Esta tendencia a la doloroso, combinado con una educación que se nos da desde nuestra etapa de bebés a huir de lo doloroso con gran enojo y desesperación, va generando patrones sufrientes que empezamos a aplicar a toda sensación desagradable.

Esto, a su vez, plantea una realidad ilusoria en donde sólo el placer está presente y además anhelamos que éste sea permanente. Es por ello que diferentes patologías se van generando en nuestra mente cuando está llena de miedo por la aversión que le tiene al dolor. Cabe recordar que invariablemente sentimos dolor al nacer, enfermarnos, envejecer y esos instantes previos a la muerte física.

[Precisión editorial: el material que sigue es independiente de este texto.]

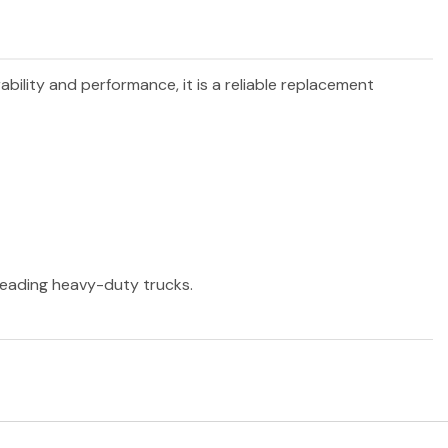
ability and performance, it is a reliable replacement
 leading heavy-duty trucks.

Es por ello que tenemos dos opciones muy claras: la primera es seguir intentando huir del dolor mediante sustancias químicas que nublan la capacidad de sentirlo, y a través de querer ‘programarnos’ mentalmente para erradicar la información sensorial dolorosa de nuestro cuerpo, lo cual nos hace caer en una forma incompleta de vivir nuestra sensorialidad.

La segunda opción, y la cual se recomienda trabajar en ella con disciplina y paciencia, es nuestra capacidad de sentir el dolor sin huir de él, sino simplemente estando presentes.

Esta presencia en el dolor se hace sin historias mentales, sin querer explicar de dónde viene o cuánto tiempo lleva presente, y dejando ir toda historia de que el dolor el bueno o tiene una razón positiva de estar ahí.

Observamos como el dolor, al igual que todos los fenómenos, es impermanente. Por lo tanto, podemos observar el dolor sin juicio a sabiendas que es transitorio, es decir, ilusorio dando paso al a ecuanimidad y paz real.